_PROBLEM_
Please report each line of the data below that contains "gambar".

_DATA SUPPLIED_
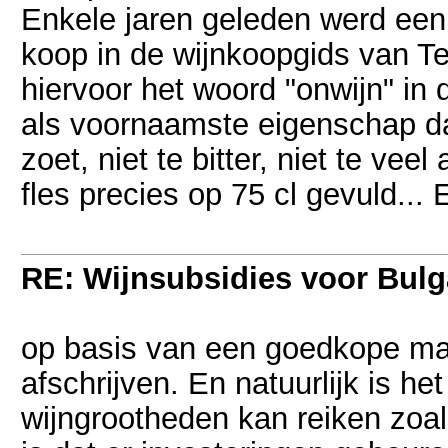
Enkele jaren geleden werd ee
koop in de wijnkoopgids van Te
hiervoor het woord "onwijn" i
als voornaamste eigenschap dat 
zoet, niet te bitter, niet te veel 
fles precies op 75 cl gevuld..
RE: Wijnsubsidies voor Bulg
op basis van een goedkope mass
afschrijven. En natuurlijk is he
wijngrootheden kan reiken zoals 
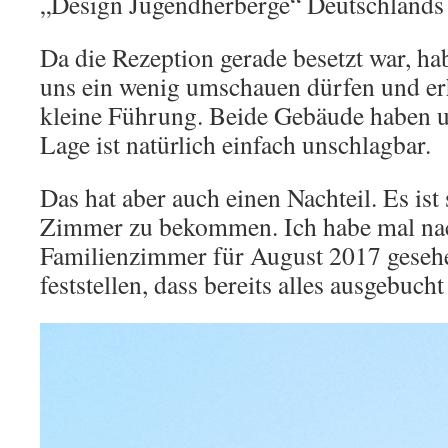
„Design Jugendherberge“ Deutschlands 
Da die Rezeption gerade besetzt war, ha
uns ein wenig umschauen dürfen und erh
kleine Führung. Beide Gebäude haben un
Lage ist natürlich einfach unschlagbar.
Das hat aber auch einen Nachteil. Es ist
Zimmer zu bekommen. Ich habe mal na
Familienzimmer für August 2017 geseh
feststellen, dass bereits alles ausgebuc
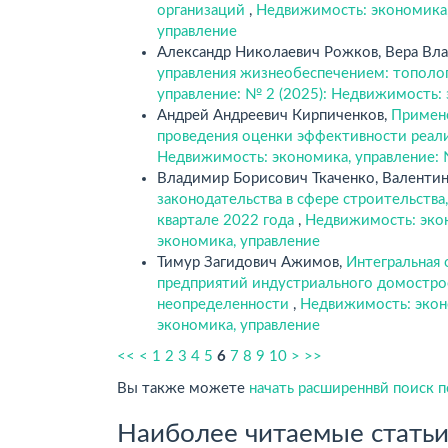
организаций
,
Недвижимость: экономика,
управление
Александр Николаевич Рожков, Вера Вл
управления жизнеобеспечением: тополо
управление: № 2 (2025): Недвижимость:
Андрей Андреевич Кирпиченков,
Примене
проведения оценки эффективности реал
Недвижимость: экономика, управление: 
Владимир Борисович Ткаченко, Валенти
законодательства в сфере строительств
квартале 2022 года
,
Недвижимость: экон
экономика, управление
Тимур Загидович Ажимов,
Интегральная 
предприятий индустриального домострое
неопределенности
,
Недвижимость: экон
экономика, управление
<<
<
1
2
3
4
5
6
7
8
9
10
>
>>
Вы также можете
начать расширеннвй поиск 
Наиболее читаемые статьи 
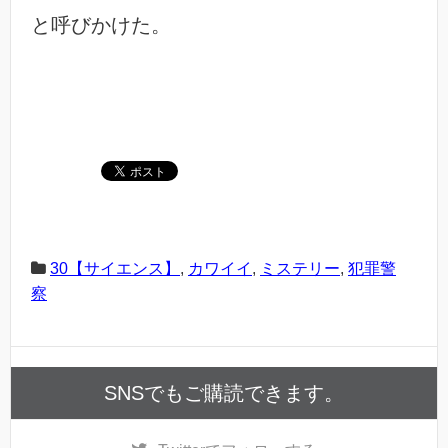
と呼びかけた。
30【サイエンス】
,
カワイイ
,
ミステリー
,
犯罪警
察
SNSでもご購読できます。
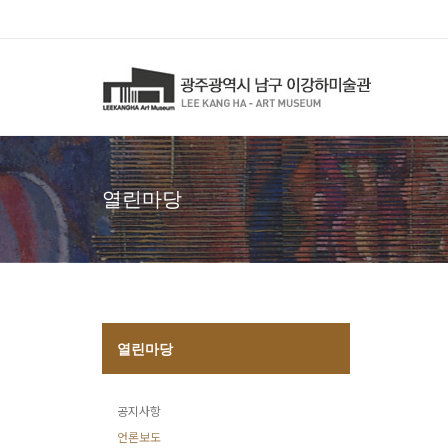
열린마당
열린마당
공지사항
언론보도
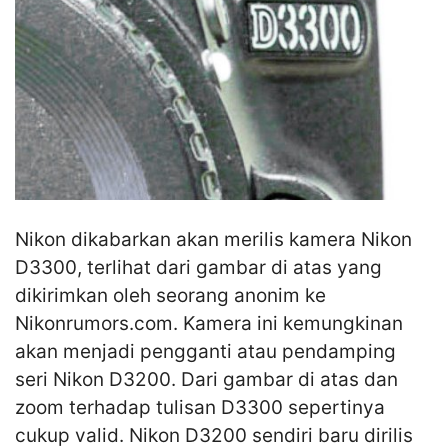
Nikon dikabarkan akan merilis kamera Nikon
D3300, terlihat dari gambar di atas yang
dikirimkan oleh seorang anonim ke
Nikonrumors.com. Kamera ini kemungkinan
akan menjadi pengganti atau pendamping
seri Nikon D3200. Dari gambar di atas dan
zoom terhadap tulisan D3300 sepertinya
cukup valid. Nikon D3200 sendiri baru dirilis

_RESULT OF THE EXERCISE_
D3300, terlihat dari gambar di atas yang
seri Nikon D3200. Dari gambar di atas dan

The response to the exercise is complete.